Don Francesia ricordava di aver udito dallo stesso Don Bosco che due volte aveva sognato di trovarsi in Piazza Vittorio a Torino e di aver visto un gran numero di ragazze che giocavano e parevano abbandonate a se stesse. Appena videro Don Bosco, abbandonarono i loro giochi e corsero attorno a lui gridando: «Viva Don Bosco!». E lo supplicavano di prendersi cura di loro.
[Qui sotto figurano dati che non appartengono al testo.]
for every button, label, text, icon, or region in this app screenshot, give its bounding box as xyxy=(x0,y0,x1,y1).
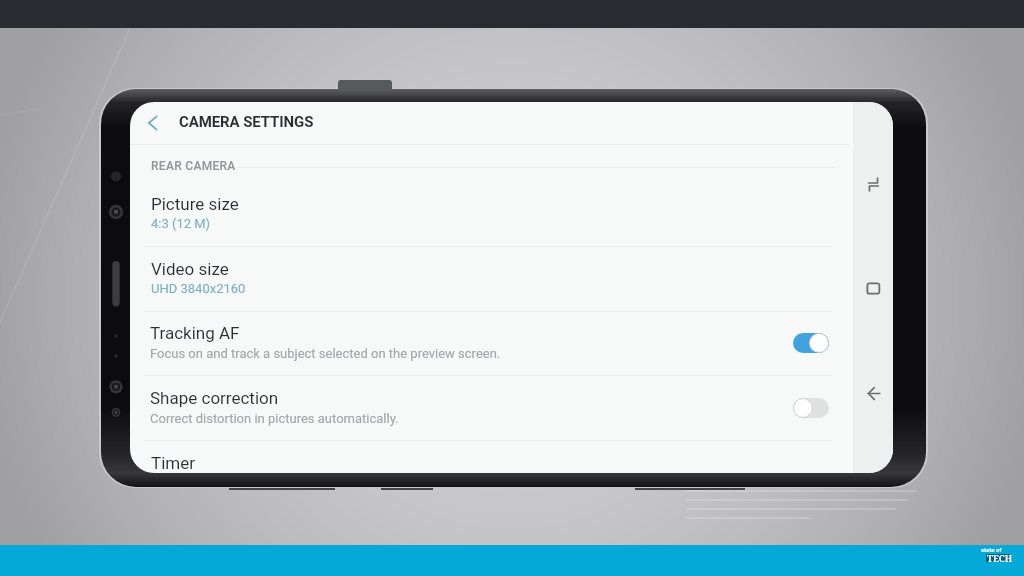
button[interactable]: Switch off xyxy=(793,398,829,418)
button[interactable] xyxy=(130,311,853,375)
staticText: Focus on and track a subject selected on… xyxy=(150,346,501,361)
staticText: Shape correction xyxy=(150,388,279,408)
button[interactable] xyxy=(130,144,853,246)
staticText: Picture size xyxy=(151,194,239,214)
button[interactable]: Home xyxy=(856,271,890,305)
button[interactable]: Navigate up xyxy=(130,102,176,144)
staticText: state of xyxy=(981,546,1002,553)
staticText: Video size xyxy=(151,259,229,279)
button[interactable]: Back xyxy=(856,376,890,410)
staticText: UHD 3840x2160 xyxy=(151,281,246,296)
staticText: TECH xyxy=(987,552,1013,564)
button[interactable] xyxy=(130,375,853,442)
button[interactable] xyxy=(130,246,853,311)
staticText: CAMERA SETTINGS xyxy=(179,113,314,131)
staticText: Correct distortion in pictures automatic… xyxy=(150,411,399,426)
staticText: Timer xyxy=(151,453,195,473)
staticText: 4:3 (12 M) xyxy=(151,216,211,231)
staticText: Tracking AF xyxy=(150,323,240,343)
button[interactable]: Switch on xyxy=(793,333,829,353)
button[interactable] xyxy=(130,440,853,473)
staticText: REAR CAMERA xyxy=(151,159,236,173)
button[interactable]: Recents xyxy=(856,167,890,201)
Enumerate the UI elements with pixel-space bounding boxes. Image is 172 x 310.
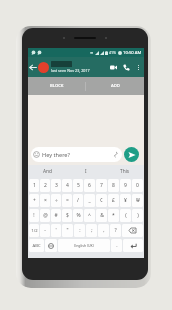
button[interactable]: × (40, 194, 50, 207)
button[interactable]: $ (62, 209, 72, 222)
button[interactable] (45, 239, 57, 252)
button[interactable]: ) (132, 209, 143, 222)
staticText: ≡ (90, 50, 94, 55)
staticText: 0 (136, 182, 139, 189)
button[interactable]: ^ (84, 209, 95, 222)
button[interactable]: . (111, 239, 122, 252)
button[interactable]: ABC (29, 239, 44, 252)
staticText: This (120, 168, 130, 175)
staticText: ABC (32, 243, 41, 249)
button[interactable]: ₩ (132, 194, 143, 207)
staticText: And (43, 168, 52, 175)
staticText: ? (114, 227, 117, 234)
button[interactable]: This (105, 165, 144, 178)
button[interactable]: £ (108, 194, 119, 207)
staticText: English (UK) (74, 243, 94, 248)
staticText: 8 (112, 182, 115, 189)
staticText: ! (33, 212, 35, 219)
staticText: . (116, 242, 118, 249)
button[interactable]: And (28, 165, 66, 178)
button[interactable]: ? (110, 224, 121, 237)
button[interactable]: @ (40, 209, 50, 222)
button[interactable]: Hey there? (33, 147, 119, 162)
button[interactable]: , (98, 224, 109, 237)
staticText: ; (91, 227, 93, 234)
button[interactable]: : (74, 224, 85, 237)
button[interactable]: = (62, 194, 72, 207)
staticText: 3 (55, 182, 58, 189)
button[interactable]: 6 (84, 179, 95, 192)
button[interactable]: ¢ (96, 194, 107, 207)
staticText: _ (88, 197, 91, 204)
staticText: , (103, 227, 105, 234)
staticText: % (76, 212, 81, 219)
staticText: I (85, 168, 87, 175)
staticText: $ (66, 212, 69, 219)
button[interactable]: ADD (86, 77, 144, 95)
staticText: 5 (77, 182, 80, 189)
button[interactable]: ' (51, 224, 61, 237)
staticText: ) (137, 212, 139, 219)
staticText: 10:50 AM (123, 50, 142, 56)
button[interactable]: _ (84, 194, 95, 207)
button[interactable]: ¥ (120, 194, 131, 207)
staticText: ₩ (136, 197, 140, 204)
button[interactable]: ( (120, 209, 131, 222)
staticText: 1 (33, 182, 36, 189)
staticText: ADD (111, 83, 120, 89)
button[interactable]: 0 (132, 179, 143, 192)
button[interactable]: I (66, 165, 105, 178)
button[interactable]: 1 (29, 179, 39, 192)
staticText: & (100, 212, 104, 219)
button[interactable]: % (73, 209, 83, 222)
staticText: 4 (66, 182, 69, 189)
staticText: £ (112, 197, 115, 204)
button[interactable]: More options (133, 57, 144, 77)
staticText: 2 (44, 182, 47, 189)
staticText: last seen Nov 23, 2017 (51, 68, 90, 73)
button[interactable]: 5 (73, 179, 83, 192)
staticText: ¥ (124, 197, 127, 204)
button[interactable]: 9 (120, 179, 131, 192)
staticText: ÷ (55, 197, 58, 204)
button[interactable]: " (62, 224, 73, 237)
button[interactable]: ! (29, 209, 39, 222)
staticText: ( (125, 212, 127, 219)
staticText: ^ (88, 212, 91, 219)
button[interactable]: - (40, 224, 50, 237)
button[interactable]: 4 (62, 179, 72, 192)
staticText: 6 (88, 182, 91, 189)
staticText: 1/2 (31, 228, 38, 234)
staticText: : (79, 227, 81, 234)
button[interactable]: + (29, 194, 39, 207)
staticText: 41% (109, 50, 117, 55)
button[interactable]: Video call (108, 62, 119, 73)
button[interactable]: ; (86, 224, 97, 237)
staticText: = (66, 197, 69, 204)
staticText: - (44, 227, 46, 234)
button[interactable]: * (108, 209, 119, 222)
staticText: ' (55, 227, 57, 234)
button[interactable] (122, 224, 143, 237)
button[interactable] (123, 239, 143, 252)
button[interactable]: BLOCK (28, 77, 85, 95)
button[interactable]: & (96, 209, 107, 222)
button[interactable]: English (UK) (58, 239, 110, 252)
staticText: BLOCK (50, 83, 64, 89)
staticText: @ (43, 212, 48, 219)
button[interactable]: ÷ (51, 194, 61, 207)
button[interactable]: # (51, 209, 61, 222)
button[interactable]: 3 (51, 179, 61, 192)
staticText: # (54, 212, 58, 219)
button[interactable]: Back (28, 57, 38, 77)
staticText: " (66, 227, 69, 234)
staticText: 7 (100, 182, 103, 189)
button[interactable]: Call (121, 62, 132, 73)
staticText: / (77, 197, 79, 204)
button[interactable]: 2 (40, 179, 50, 192)
button[interactable]: Send (124, 147, 139, 162)
button[interactable]: 8 (108, 179, 119, 192)
button[interactable]: / (73, 194, 83, 207)
button[interactable]: 7 (96, 179, 107, 192)
button[interactable]: 1/2 (29, 224, 39, 237)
Don Bosco, narrando il sogno, disse: «Io cercavo di allontanarmi da loro dicendo che non potevo, che altri sarebbero venuti in loro aiuto, perché la mia missione era per i giovani e non per le fanciulle; ma esse insistevano. C’era specialmente un gruppo di giovani più adulte che parevano estranee a quei divertimenti. Esse, rivolte a me con aria pietosa, dicevano:

  • Come vede, noi siamo abbandonate!

Allora vidi comparire una nobile Signora che, tutta risplendente in viso, con bella parola mi incoraggiava ad appagare il loro desiderio. E mentre pareva che scomparisse di mezzo a loro, mi diceva:

  • Abbine cura: sono mie figlie!».

Così si spiega il dialogo che la sera del 24 giugno 1866, suo giorno onomastico, tenne col suo primo biografo Don Lemoyne.

  • Dica, Don Bosco, non le sembra che manchi ancora qualche cosa per completare la sua Opera? Che vuoi dire con questo?

Don Lemoyne rimase un momento esitante, poi riprese:

  • E per le ragazze non farà niente? Non le sembra che se avessimo anche le Suore, questo sarebbe il coronamento dell’Opera? Esse potrebbero fare per le ragazze ciò che noi facciamo per i giovani. Don Lemoyne aveva esitato a manifestare il suo pensiero, perché temeva che Don Bosco fosse contrario. Invece, con sua meraviglia, il Santo rispose:
  • Sì, anche questo sarà fatto, ma non subito.

Don Francesco Cerruti, direttore del Collegio di Alassio, quando seppe che Don Bosco aveva deciso di fondare il ramo femminile della sua Opera, gli chiese:

  • Dunque ella vuoi fondare una congregazione di suore?
  • Vedi – gli rispose il Santo -, la rivoluzione si è servita delle donne per fare un gran male, e noi per mezzo loro faremo un gran bene.

E aggiungeva che avrebbero avuto il nome di «Figlie di Maria Ausiliatrice», perché voleva che il nuovo Istituto fosse un monumento vivente di perenne riconoscenza per i favori ottenuti da sì buona Madre.